About this exercise
Leaving the images out, output each entry below exactly.

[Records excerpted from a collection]
::::::::::
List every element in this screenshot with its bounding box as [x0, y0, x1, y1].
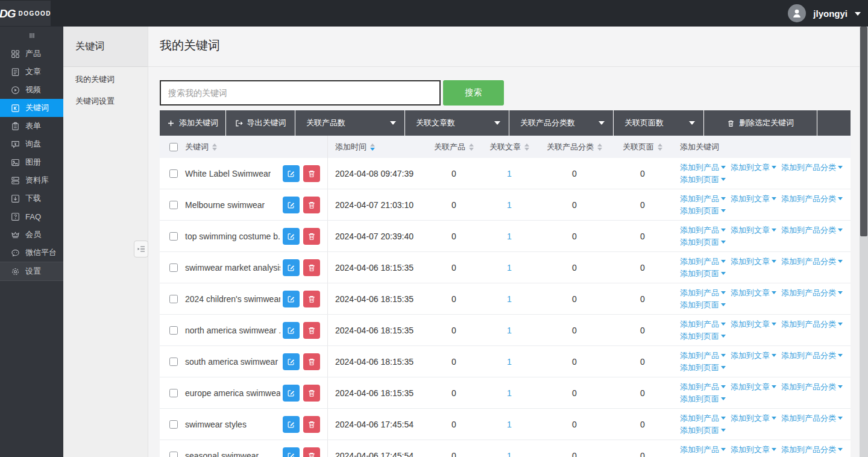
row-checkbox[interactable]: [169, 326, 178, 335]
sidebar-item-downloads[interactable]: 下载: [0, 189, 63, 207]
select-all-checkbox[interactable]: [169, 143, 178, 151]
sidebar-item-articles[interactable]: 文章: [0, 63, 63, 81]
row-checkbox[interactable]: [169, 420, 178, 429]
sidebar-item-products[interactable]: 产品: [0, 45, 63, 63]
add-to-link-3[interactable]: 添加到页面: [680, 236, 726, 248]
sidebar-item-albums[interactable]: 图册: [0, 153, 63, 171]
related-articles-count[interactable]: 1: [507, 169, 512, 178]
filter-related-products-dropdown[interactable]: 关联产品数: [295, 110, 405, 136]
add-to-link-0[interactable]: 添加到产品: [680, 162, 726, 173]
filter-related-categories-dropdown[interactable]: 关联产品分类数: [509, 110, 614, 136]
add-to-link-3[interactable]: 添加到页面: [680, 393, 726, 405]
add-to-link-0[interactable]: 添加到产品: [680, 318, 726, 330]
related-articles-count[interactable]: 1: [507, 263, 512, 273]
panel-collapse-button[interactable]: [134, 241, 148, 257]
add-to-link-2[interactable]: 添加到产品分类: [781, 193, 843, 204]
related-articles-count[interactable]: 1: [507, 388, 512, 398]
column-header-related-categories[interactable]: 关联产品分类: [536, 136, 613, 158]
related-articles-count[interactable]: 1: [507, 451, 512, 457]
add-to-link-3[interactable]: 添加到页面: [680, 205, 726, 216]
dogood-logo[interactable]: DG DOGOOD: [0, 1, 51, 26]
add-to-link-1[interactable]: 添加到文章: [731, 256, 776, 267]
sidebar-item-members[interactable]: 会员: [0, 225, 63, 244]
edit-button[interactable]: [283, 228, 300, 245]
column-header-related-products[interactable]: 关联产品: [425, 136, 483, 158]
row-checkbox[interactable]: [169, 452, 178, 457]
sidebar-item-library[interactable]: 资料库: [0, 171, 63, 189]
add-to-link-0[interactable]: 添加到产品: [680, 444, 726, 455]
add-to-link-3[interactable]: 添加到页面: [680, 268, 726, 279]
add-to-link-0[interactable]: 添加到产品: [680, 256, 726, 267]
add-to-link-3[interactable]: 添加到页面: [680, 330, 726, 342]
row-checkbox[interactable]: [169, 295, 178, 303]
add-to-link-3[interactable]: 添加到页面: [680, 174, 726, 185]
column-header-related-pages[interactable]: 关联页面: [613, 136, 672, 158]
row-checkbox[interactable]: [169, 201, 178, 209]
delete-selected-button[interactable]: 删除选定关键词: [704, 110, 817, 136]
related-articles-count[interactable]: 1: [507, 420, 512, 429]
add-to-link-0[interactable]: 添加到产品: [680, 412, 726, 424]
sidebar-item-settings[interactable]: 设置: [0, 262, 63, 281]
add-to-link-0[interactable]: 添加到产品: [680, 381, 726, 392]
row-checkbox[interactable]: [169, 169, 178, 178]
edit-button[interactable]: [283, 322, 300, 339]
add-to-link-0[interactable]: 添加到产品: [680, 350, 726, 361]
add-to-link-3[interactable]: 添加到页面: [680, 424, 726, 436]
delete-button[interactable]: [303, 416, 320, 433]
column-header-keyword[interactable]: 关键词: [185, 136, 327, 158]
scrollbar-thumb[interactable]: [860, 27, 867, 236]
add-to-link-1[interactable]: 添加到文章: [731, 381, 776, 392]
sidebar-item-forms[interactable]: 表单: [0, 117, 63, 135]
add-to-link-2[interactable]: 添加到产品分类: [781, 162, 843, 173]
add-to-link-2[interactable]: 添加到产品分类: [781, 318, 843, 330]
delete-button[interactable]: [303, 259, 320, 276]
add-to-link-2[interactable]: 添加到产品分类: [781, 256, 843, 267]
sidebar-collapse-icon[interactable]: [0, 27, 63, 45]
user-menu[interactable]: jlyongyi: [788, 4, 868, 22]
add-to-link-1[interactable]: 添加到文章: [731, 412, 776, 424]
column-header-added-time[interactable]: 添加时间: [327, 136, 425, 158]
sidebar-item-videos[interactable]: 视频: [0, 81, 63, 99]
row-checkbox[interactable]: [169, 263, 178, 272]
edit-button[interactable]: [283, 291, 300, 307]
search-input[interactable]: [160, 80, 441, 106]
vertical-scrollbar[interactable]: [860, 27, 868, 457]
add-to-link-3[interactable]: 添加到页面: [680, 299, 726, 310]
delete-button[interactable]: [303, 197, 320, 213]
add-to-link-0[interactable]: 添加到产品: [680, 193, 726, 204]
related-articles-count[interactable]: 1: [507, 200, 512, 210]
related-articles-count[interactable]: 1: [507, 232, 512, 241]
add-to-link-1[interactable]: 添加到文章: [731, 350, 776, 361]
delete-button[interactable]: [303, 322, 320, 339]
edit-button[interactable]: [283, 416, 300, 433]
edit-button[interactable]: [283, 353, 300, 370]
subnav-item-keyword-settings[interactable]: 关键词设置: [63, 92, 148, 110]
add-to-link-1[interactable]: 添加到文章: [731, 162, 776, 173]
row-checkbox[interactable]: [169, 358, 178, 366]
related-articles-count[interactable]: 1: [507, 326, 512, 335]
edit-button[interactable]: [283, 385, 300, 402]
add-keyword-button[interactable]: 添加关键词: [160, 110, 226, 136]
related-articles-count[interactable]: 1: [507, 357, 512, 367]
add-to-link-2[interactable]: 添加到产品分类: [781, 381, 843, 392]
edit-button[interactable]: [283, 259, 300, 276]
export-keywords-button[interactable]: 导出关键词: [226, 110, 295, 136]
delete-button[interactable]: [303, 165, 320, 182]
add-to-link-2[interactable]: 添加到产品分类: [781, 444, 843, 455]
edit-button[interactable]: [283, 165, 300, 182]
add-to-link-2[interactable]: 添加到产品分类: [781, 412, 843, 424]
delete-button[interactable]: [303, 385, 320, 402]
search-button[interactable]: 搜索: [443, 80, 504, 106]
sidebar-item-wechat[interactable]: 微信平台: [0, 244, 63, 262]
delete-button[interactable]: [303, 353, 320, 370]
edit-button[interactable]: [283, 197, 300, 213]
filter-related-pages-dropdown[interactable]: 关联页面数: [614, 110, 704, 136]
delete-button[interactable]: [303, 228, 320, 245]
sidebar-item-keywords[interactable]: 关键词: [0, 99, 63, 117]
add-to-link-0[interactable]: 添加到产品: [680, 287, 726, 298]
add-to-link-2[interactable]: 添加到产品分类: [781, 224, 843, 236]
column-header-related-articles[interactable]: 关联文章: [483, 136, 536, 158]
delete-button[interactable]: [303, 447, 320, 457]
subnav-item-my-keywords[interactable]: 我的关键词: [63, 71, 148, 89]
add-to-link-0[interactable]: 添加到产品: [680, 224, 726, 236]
::::::::::
Answer space
List every element in this screenshot with its bounding box as [x0, y0, x1, y1].
row-checkbox[interactable]: [169, 326, 178, 335]
sidebar-item-downloads[interactable]: 下载: [0, 189, 63, 207]
select-all-checkbox[interactable]: [169, 143, 178, 151]
sidebar-item-articles[interactable]: 文章: [0, 63, 63, 81]
row-checkbox[interactable]: [169, 420, 178, 429]
sidebar-item-products[interactable]: 产品: [0, 45, 63, 63]
add-to-link-3[interactable]: 添加到页面: [680, 236, 726, 248]
sidebar-item-albums[interactable]: 图册: [0, 153, 63, 171]
related-articles-count[interactable]: 1: [507, 169, 512, 178]
filter-related-products-dropdown[interactable]: 关联产品数: [295, 110, 405, 136]
add-to-link-0[interactable]: 添加到产品: [680, 162, 726, 173]
filter-related-categories-dropdown[interactable]: 关联产品分类数: [509, 110, 614, 136]
add-to-link-3[interactable]: 添加到页面: [680, 393, 726, 405]
add-to-link-0[interactable]: 添加到产品: [680, 318, 726, 330]
related-articles-count[interactable]: 1: [507, 263, 512, 273]
panel-collapse-button[interactable]: [134, 241, 148, 257]
add-to-link-2[interactable]: 添加到产品分类: [781, 193, 843, 204]
related-articles-count[interactable]: 1: [507, 388, 512, 398]
column-header-related-categories[interactable]: 关联产品分类: [536, 136, 613, 158]
related-articles-count[interactable]: 1: [507, 451, 512, 457]
add-to-link-3[interactable]: 添加到页面: [680, 205, 726, 216]
dogood-logo[interactable]: DG DOGOOD: [0, 1, 51, 26]
add-to-link-1[interactable]: 添加到文章: [731, 256, 776, 267]
sidebar-item-members[interactable]: 会员: [0, 225, 63, 244]
edit-button[interactable]: [283, 228, 300, 245]
column-header-related-products[interactable]: 关联产品: [425, 136, 483, 158]
row-checkbox[interactable]: [169, 452, 178, 457]
sidebar-item-library[interactable]: 资料库: [0, 171, 63, 189]
add-to-link-0[interactable]: 添加到产品: [680, 444, 726, 455]
add-to-link-3[interactable]: 添加到页面: [680, 268, 726, 279]
add-to-link-0[interactable]: 添加到产品: [680, 256, 726, 267]
add-to-link-3[interactable]: 添加到页面: [680, 330, 726, 342]
row-checkbox[interactable]: [169, 295, 178, 303]
add-to-link-3[interactable]: 添加到页面: [680, 174, 726, 185]
column-header-related-pages[interactable]: 关联页面: [613, 136, 672, 158]
row-checkbox[interactable]: [169, 201, 178, 209]
delete-selected-button[interactable]: 删除选定关键词: [704, 110, 817, 136]
related-articles-count[interactable]: 1: [507, 420, 512, 429]
add-to-link-0[interactable]: 添加到产品: [680, 412, 726, 424]
sidebar-item-settings[interactable]: 设置: [0, 262, 63, 281]
add-to-link-0[interactable]: 添加到产品: [680, 381, 726, 392]
row-checkbox[interactable]: [169, 169, 178, 178]
edit-button[interactable]: [283, 322, 300, 339]
add-to-link-0[interactable]: 添加到产品: [680, 350, 726, 361]
add-to-link-3[interactable]: 添加到页面: [680, 424, 726, 436]
delete-button[interactable]: [303, 416, 320, 433]
column-header-keyword[interactable]: 关键词: [185, 136, 327, 158]
scrollbar-thumb[interactable]: [860, 27, 867, 236]
add-to-link-1[interactable]: 添加到文章: [731, 381, 776, 392]
sidebar-item-forms[interactable]: 表单: [0, 117, 63, 135]
add-to-link-2[interactable]: 添加到产品分类: [781, 162, 843, 173]
add-to-link-2[interactable]: 添加到产品分类: [781, 318, 843, 330]
delete-button[interactable]: [303, 259, 320, 276]
add-to-link-2[interactable]: 添加到产品分类: [781, 256, 843, 267]
sidebar-collapse-icon[interactable]: [0, 27, 63, 45]
user-menu[interactable]: jlyongyi: [788, 4, 868, 22]
add-to-link-1[interactable]: 添加到文章: [731, 412, 776, 424]
column-header-added-time[interactable]: 添加时间: [327, 136, 425, 158]
sidebar-item-videos[interactable]: 视频: [0, 81, 63, 99]
row-checkbox[interactable]: [169, 263, 178, 272]
edit-button[interactable]: [283, 291, 300, 307]
search-input[interactable]: [160, 80, 441, 106]
vertical-scrollbar[interactable]: [860, 27, 868, 457]
add-to-link-3[interactable]: 添加到页面: [680, 299, 726, 310]
delete-button[interactable]: [303, 197, 320, 213]
add-to-link-0[interactable]: 添加到产品: [680, 193, 726, 204]
related-articles-count[interactable]: 1: [507, 200, 512, 210]
related-articles-count[interactable]: 1: [507, 232, 512, 241]
add-to-link-1[interactable]: 添加到文章: [731, 350, 776, 361]
delete-button[interactable]: [303, 322, 320, 339]
edit-button[interactable]: [283, 416, 300, 433]
edit-button[interactable]: [283, 353, 300, 370]
subnav-item-keyword-settings[interactable]: 关键词设置: [63, 92, 148, 110]
add-to-link-1[interactable]: 添加到文章: [731, 162, 776, 173]
row-checkbox[interactable]: [169, 358, 178, 366]
related-articles-count[interactable]: 1: [507, 326, 512, 335]
edit-button[interactable]: [283, 385, 300, 402]
add-keyword-button[interactable]: 添加关键词: [160, 110, 226, 136]
related-articles-count[interactable]: 1: [507, 357, 512, 367]
add-to-link-2[interactable]: 添加到产品分类: [781, 381, 843, 392]
edit-button[interactable]: [283, 259, 300, 276]
export-keywords-button[interactable]: 导出关键词: [226, 110, 295, 136]
delete-button[interactable]: [303, 165, 320, 182]
add-to-link-2[interactable]: 添加到产品分类: [781, 444, 843, 455]
edit-button[interactable]: [283, 165, 300, 182]
add-to-link-2[interactable]: 添加到产品分类: [781, 412, 843, 424]
delete-button[interactable]: [303, 385, 320, 402]
search-button[interactable]: 搜索: [443, 80, 504, 106]
sidebar-item-wechat[interactable]: 微信平台: [0, 244, 63, 262]
delete-button[interactable]: [303, 353, 320, 370]
edit-button[interactable]: [283, 197, 300, 213]
filter-related-pages-dropdown[interactable]: 关联页面数: [614, 110, 704, 136]
delete-button[interactable]: [303, 228, 320, 245]
sidebar-item-keywords[interactable]: 关键词: [0, 99, 63, 117]
add-to-link-0[interactable]: 添加到产品: [680, 287, 726, 298]
add-to-link-2[interactable]: 添加到产品分类: [781, 224, 843, 236]
column-header-related-articles[interactable]: 关联文章: [483, 136, 536, 158]
delete-button[interactable]: [303, 447, 320, 457]
subnav-item-my-keywords[interactable]: 我的关键词: [63, 71, 148, 89]
add-to-link-0[interactable]: 添加到产品: [680, 224, 726, 236]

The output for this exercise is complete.